━━━ DATASET RECORDS ━━━

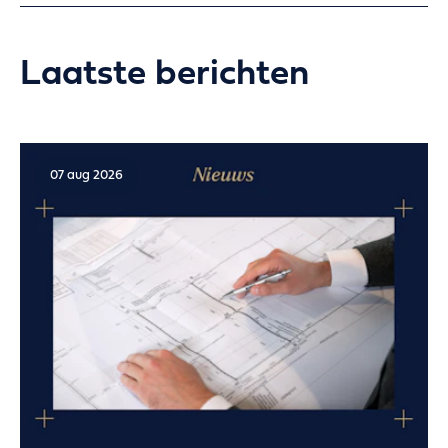
Laatste berichten
07 aug 2026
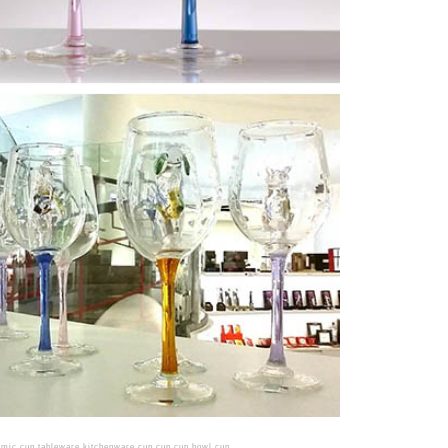
up tableware kitchenware cup cup cup bowl cup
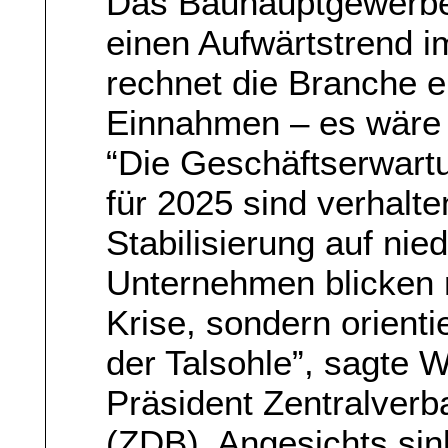
Das Bauhauptgewerbe 
einen Aufwärtstrend 
rechnet die Branche 
Einnahmen – es wäre 
“Die Geschäftserwar
für 2025 sind verhalte
Stabilisierung auf nie
Unternehmen blicken ni
Krise, sondern orient
der Talsohle”, sagte 
Präsident Zentralver
(ZDB). Angesichts s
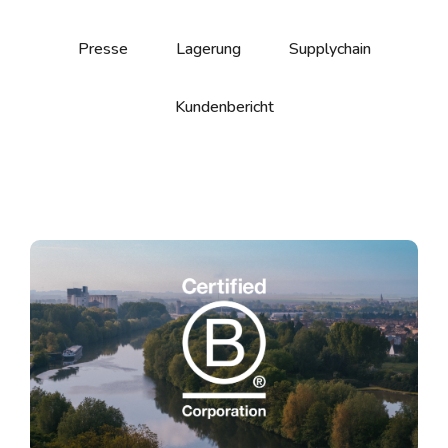
Presse
Lagerung
Supplychain
Kundenbericht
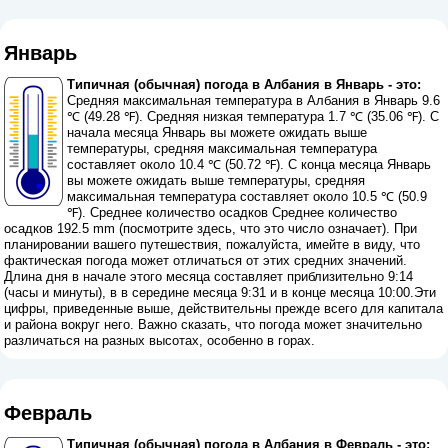
Январь
Типичная (обычная) погода в Албания в Январь - это:
Средняя максимальная температура в Албания в Январь 9.6
℃ (49.28 ℉). Средняя низкая температура 1.7 ℃ (35.06 ℉). С
начала месяца Январь вы можете ожидать выше
температуры, средняя максимальная температура
составляет около 10.4 ℃ (50.72 ℉). С конца месяца Январь
вы можете ожидать выше температуры, средняя
максимальная температура составляет около 10.5 ℃ (50.9
℉). Среднее количество осадков Среднее количество
осадков 192.5 mm (
посмотрите здесь, что это число означает
). При
планировании вашего путешествия, пожалуйста, имейте в виду, что
фактическая погода может отличаться от этих средних значений.
Длина дня в начале этого месяца составляет приблизительно 9:14
(часы и минуты), в в середине месяца 9:31 и в конце месяца 10:00.Эти
цифры, приведенные выше, действительны прежде всего для капитала
и района вокруг него. Важно сказать, что погода может значительно
различаться на разных высотах, особенно в горах.
Февраль
Типичная (обычная) погода в Албания в Февраль - это:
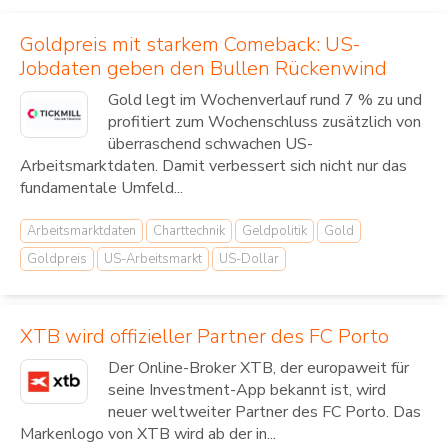
Goldpreis mit starkem Comeback: US-
Jobdaten geben den Bullen Rückenwind
Gold legt im Wochenverlauf rund 7 % zu und
profitiert zum Wochenschluss zusätzlich von
überraschend schwachen US-
Arbeitsmarktdaten. Damit verbessert sich nicht nur das
fundamentale Umfeld...
Arbeitsmarktdaten
Charttechnik
Geldpolitik
Gold
Goldpreis
US-Arbeitsmarkt
US-Dollar
XTB wird offizieller Partner des FC Porto
Der Online-Broker XTB, der europaweit für
seine Investment-App bekannt ist, wird
neuer weltweiter Partner des FC Porto. Das
Markenlogo von XTB wird ab der in...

━━━

GOAL OF THE EXERCISE:
In the entries above, find the line with "Einnahmen – es wäre" and the line with "планировании вашего путешествия, пожалуйста, имейте". Write out exactly those two lines and every line between them, pictures excluded.

EXERCISE RESPONSE:
Einnahmen – es wäre 
“Die Geschäftserwar
für 2025 sind verhalte
Stabilisierung auf nie
Unternehmen blicken ni
Krise, sondern orient
der Talsohle”, sagte 
Präsident Zentralver
(ZDB). Angesichts s
Presse
Lagerung
Supplychain
Kundenbericht
Январь
Типичная (обычная) погода в Албания в Январь - это:
Средняя максимальная температура в Албания в Январь 9.6
℃ (49.28 ℉). Средняя низкая температура 1.7 ℃ (35.06 ℉). С
начала месяца Январь вы можете ожидать выше
температуры, средняя максимальная температура
составляет около 10.4 ℃ (50.72 ℉). С конца месяца Январь
вы можете ожидать выше температуры, средняя
максимальная температура составляет около 10.5 ℃ (50.9
℉). Среднее количество осадков Среднее количество
осадков 192.5 mm (
посмотрите здесь, что это число означает
). При
планировании вашего путешествия, пожалуйста, имейте в виду, что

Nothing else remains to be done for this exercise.